• About this task:
Answer with a single number, the count of lines in the material below that contain the word "security".

-- Dataset entries follows --

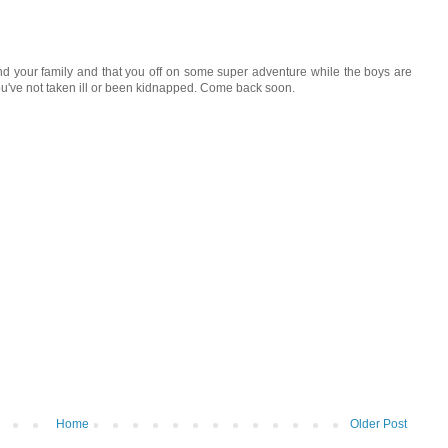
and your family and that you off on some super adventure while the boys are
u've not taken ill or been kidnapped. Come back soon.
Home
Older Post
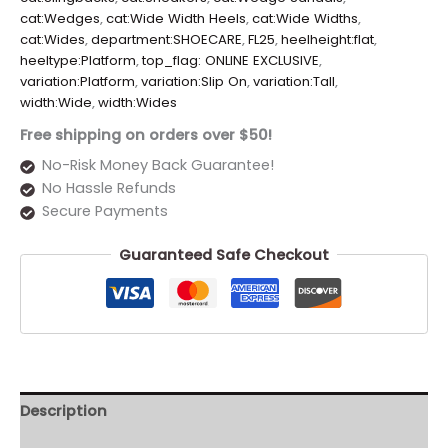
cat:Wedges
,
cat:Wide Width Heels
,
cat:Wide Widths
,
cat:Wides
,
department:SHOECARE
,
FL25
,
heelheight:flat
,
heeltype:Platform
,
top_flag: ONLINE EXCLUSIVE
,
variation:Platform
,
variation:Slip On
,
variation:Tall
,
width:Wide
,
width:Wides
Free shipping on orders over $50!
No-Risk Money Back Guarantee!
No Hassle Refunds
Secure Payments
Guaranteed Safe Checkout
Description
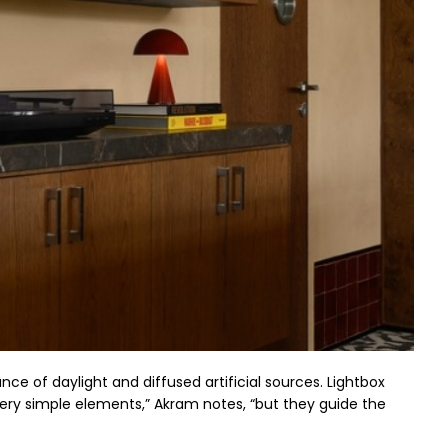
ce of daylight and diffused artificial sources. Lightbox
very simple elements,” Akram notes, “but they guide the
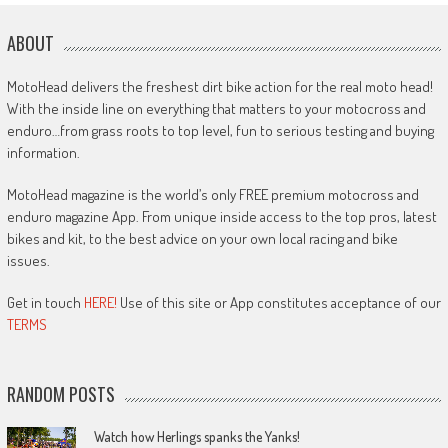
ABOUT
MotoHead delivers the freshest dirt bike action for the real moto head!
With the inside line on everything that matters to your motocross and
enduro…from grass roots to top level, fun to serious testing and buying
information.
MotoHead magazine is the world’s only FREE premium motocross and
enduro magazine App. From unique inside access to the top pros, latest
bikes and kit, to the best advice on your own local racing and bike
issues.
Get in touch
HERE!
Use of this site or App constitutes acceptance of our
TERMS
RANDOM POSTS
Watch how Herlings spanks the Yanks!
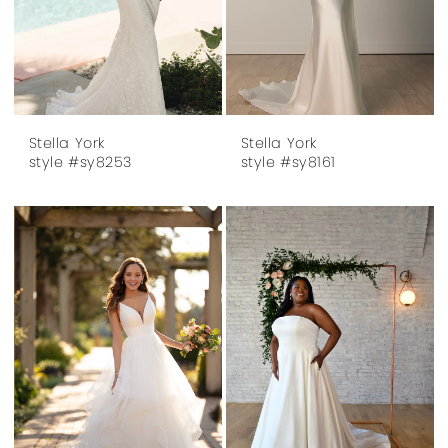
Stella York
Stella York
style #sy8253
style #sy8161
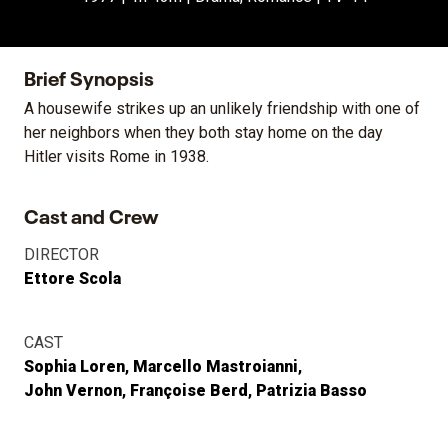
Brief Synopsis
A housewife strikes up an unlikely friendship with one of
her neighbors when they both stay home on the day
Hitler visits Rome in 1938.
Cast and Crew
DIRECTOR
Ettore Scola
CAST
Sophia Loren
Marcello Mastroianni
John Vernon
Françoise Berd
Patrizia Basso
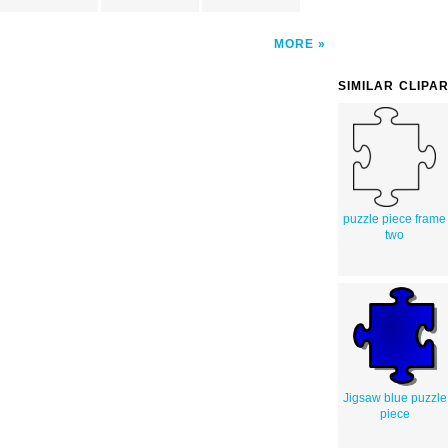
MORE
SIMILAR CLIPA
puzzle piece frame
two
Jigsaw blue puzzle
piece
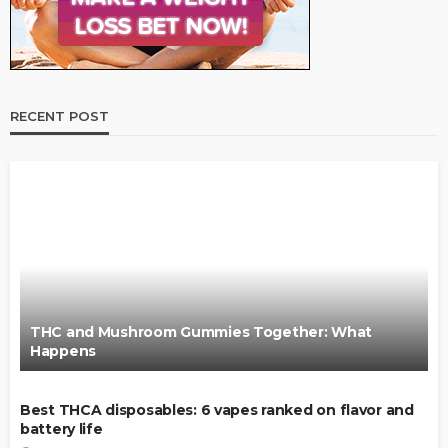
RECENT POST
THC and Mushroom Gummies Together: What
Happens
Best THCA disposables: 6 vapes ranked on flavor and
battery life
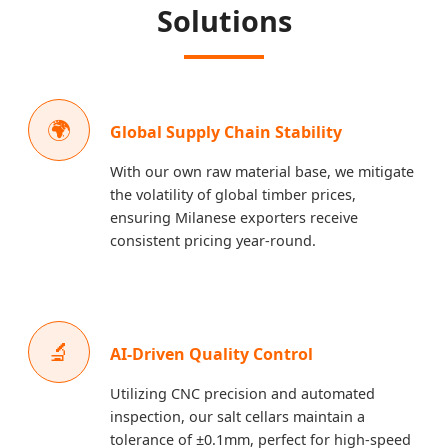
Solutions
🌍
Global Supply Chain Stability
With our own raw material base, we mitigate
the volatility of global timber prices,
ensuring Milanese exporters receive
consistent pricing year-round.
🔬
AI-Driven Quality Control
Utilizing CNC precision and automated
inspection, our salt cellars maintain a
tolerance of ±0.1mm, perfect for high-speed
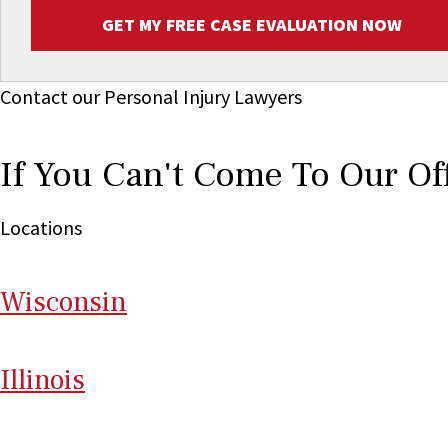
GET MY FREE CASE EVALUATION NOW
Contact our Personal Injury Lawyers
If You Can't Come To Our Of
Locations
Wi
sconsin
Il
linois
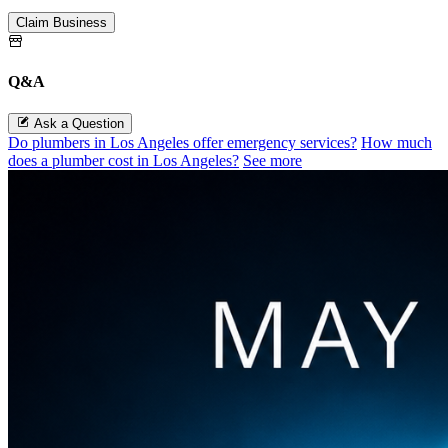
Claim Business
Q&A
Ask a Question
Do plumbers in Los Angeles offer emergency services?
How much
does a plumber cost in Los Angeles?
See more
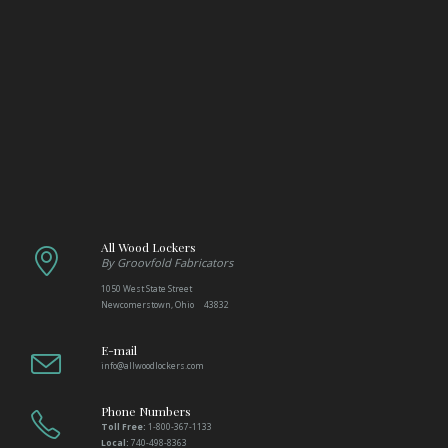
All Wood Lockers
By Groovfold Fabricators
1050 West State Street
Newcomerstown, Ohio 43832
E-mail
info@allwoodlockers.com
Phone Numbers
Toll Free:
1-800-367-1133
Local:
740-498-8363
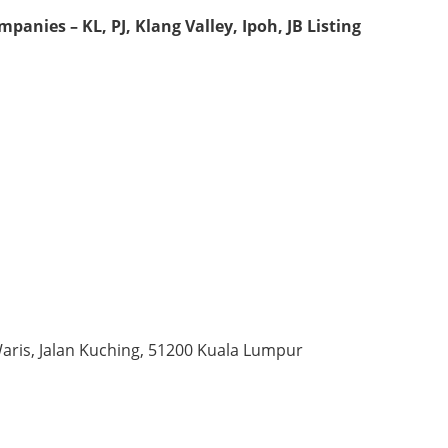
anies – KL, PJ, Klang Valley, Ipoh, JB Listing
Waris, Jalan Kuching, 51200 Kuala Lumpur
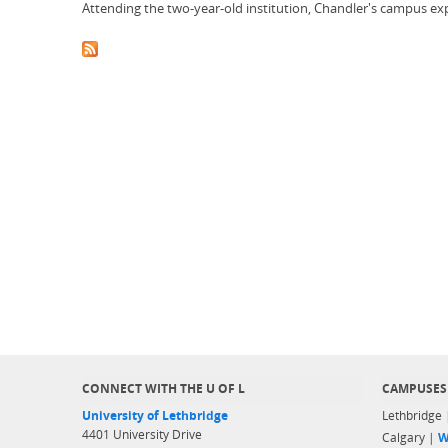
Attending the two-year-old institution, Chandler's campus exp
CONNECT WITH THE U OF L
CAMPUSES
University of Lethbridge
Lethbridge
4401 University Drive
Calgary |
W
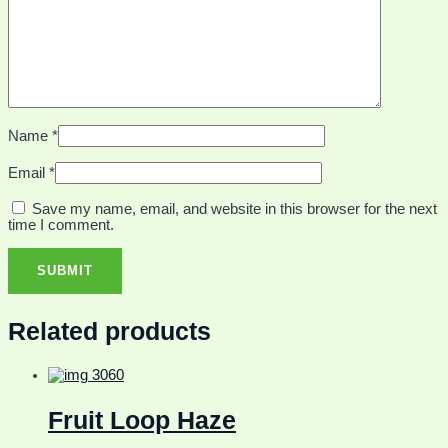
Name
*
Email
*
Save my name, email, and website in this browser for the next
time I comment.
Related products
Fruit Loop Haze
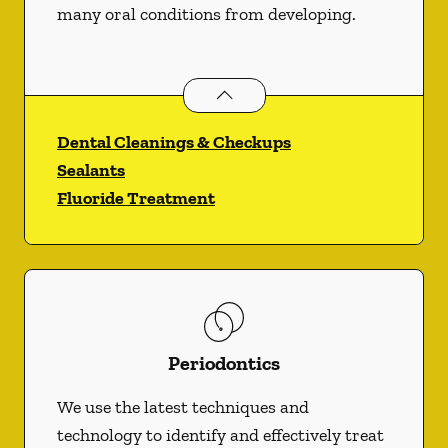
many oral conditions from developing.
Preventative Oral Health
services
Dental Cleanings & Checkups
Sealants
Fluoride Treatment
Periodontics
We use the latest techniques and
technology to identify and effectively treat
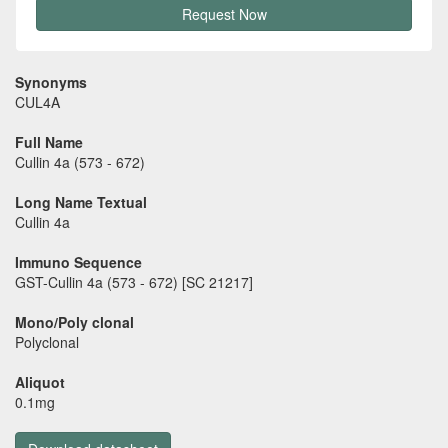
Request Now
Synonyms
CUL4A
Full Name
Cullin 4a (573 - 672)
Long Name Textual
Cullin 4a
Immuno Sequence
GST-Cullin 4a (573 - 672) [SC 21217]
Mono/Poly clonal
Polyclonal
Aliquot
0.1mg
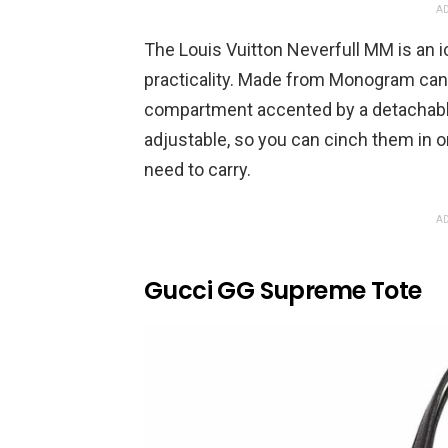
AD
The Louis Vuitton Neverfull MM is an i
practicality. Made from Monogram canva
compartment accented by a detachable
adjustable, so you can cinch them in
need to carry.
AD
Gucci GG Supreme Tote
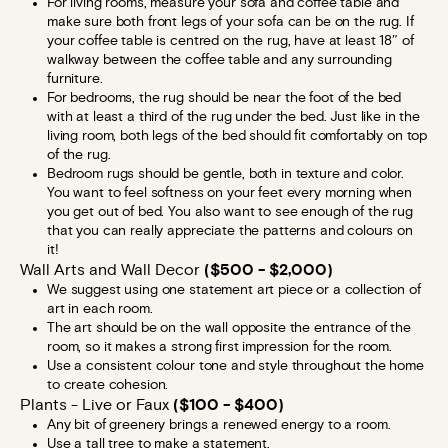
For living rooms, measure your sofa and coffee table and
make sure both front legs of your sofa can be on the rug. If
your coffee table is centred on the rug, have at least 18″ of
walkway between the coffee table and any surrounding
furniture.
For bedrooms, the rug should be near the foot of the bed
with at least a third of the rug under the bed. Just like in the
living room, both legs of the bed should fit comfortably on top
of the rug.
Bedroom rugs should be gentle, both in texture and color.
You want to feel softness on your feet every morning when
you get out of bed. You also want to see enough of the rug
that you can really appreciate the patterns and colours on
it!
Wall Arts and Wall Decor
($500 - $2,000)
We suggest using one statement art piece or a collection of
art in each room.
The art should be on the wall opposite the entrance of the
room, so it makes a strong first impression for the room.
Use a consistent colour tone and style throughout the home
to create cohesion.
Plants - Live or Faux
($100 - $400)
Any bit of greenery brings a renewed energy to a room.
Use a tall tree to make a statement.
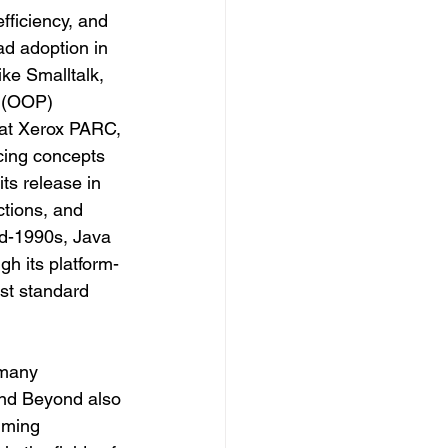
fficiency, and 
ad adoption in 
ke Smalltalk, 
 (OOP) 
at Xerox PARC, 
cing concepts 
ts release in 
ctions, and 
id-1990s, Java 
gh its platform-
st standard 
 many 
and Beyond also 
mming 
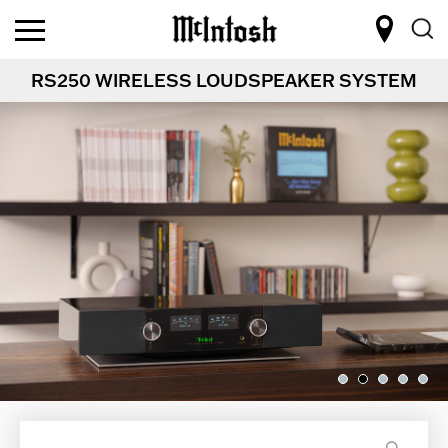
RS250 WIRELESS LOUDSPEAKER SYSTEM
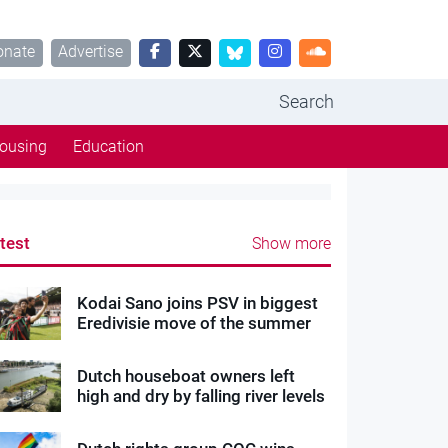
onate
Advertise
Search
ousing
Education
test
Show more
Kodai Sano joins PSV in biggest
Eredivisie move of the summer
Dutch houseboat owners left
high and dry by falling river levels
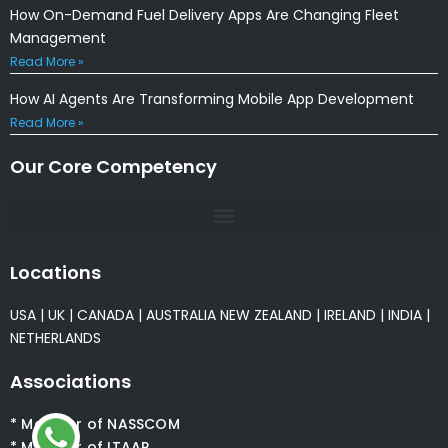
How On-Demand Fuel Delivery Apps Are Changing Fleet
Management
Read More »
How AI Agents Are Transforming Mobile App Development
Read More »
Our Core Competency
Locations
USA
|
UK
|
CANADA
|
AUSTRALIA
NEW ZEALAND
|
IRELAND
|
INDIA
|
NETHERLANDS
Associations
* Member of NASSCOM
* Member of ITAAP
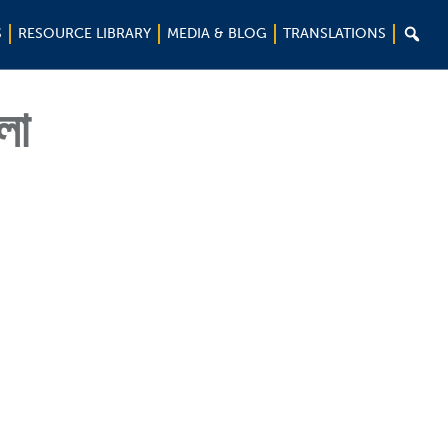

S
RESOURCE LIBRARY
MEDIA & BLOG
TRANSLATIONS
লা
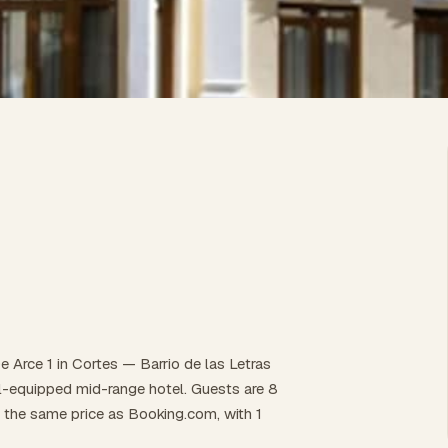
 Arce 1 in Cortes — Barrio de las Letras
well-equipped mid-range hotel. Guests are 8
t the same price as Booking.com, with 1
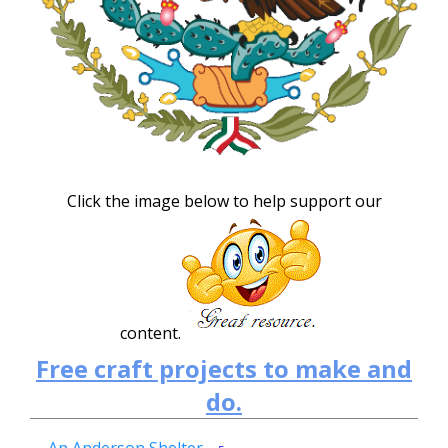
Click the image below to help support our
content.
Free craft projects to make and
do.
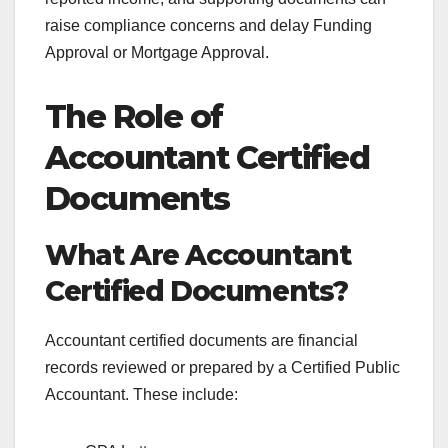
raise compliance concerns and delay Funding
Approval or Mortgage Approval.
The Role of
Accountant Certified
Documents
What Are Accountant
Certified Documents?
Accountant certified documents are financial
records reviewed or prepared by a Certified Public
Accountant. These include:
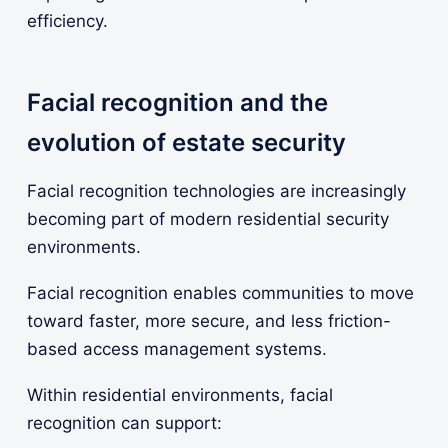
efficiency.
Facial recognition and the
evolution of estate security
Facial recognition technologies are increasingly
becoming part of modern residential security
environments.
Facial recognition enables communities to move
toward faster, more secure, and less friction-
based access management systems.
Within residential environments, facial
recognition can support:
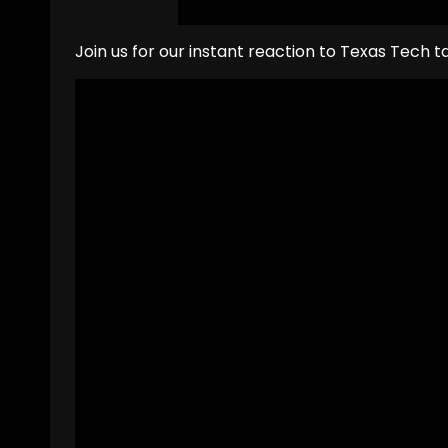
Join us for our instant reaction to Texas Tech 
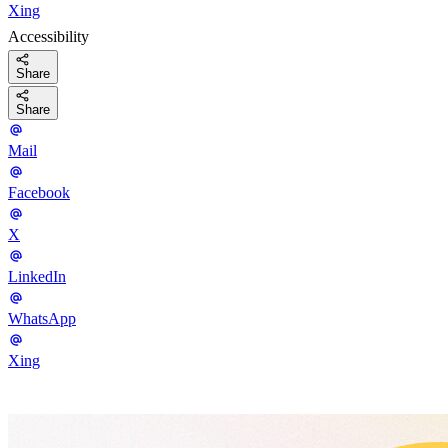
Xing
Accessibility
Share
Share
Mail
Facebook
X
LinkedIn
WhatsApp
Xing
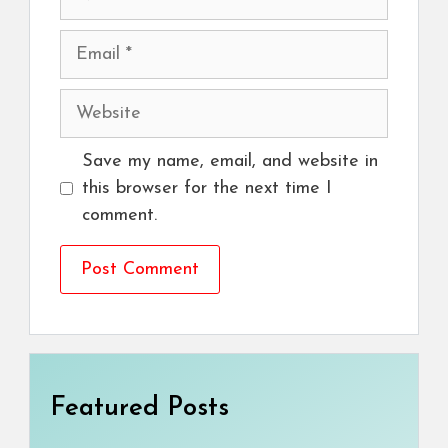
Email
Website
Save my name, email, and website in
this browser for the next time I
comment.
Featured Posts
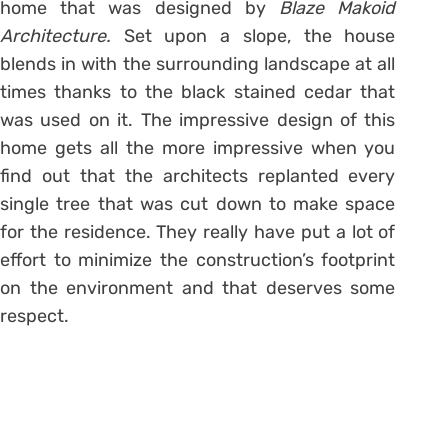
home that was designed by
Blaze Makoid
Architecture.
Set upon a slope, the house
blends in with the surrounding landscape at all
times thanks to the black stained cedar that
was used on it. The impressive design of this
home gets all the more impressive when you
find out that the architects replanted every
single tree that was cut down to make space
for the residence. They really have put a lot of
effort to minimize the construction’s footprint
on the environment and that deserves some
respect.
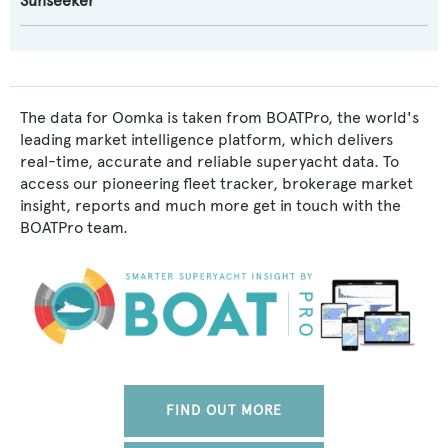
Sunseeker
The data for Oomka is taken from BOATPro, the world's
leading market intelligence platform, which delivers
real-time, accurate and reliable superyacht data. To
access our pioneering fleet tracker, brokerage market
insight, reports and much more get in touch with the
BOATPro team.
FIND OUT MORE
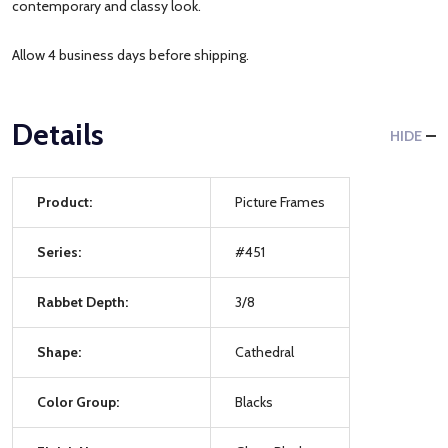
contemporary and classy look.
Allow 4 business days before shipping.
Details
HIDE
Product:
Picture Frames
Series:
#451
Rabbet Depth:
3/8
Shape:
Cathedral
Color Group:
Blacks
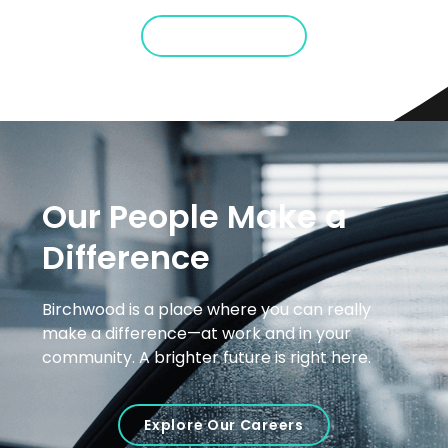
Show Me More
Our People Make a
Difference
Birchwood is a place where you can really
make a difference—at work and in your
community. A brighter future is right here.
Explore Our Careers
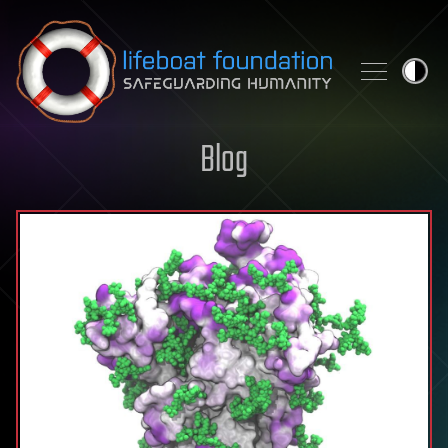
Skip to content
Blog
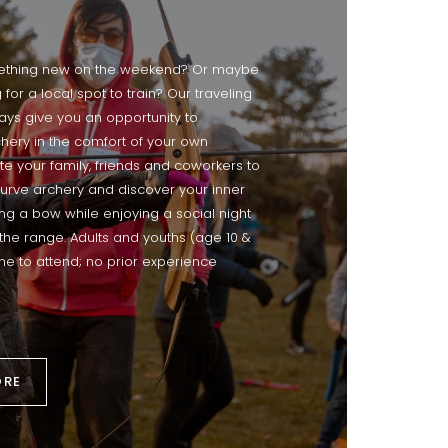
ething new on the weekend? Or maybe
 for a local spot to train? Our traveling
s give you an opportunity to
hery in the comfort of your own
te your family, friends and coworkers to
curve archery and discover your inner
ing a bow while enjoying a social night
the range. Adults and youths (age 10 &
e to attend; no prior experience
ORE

-- Dataset entries concluded --

• Result for this task:
2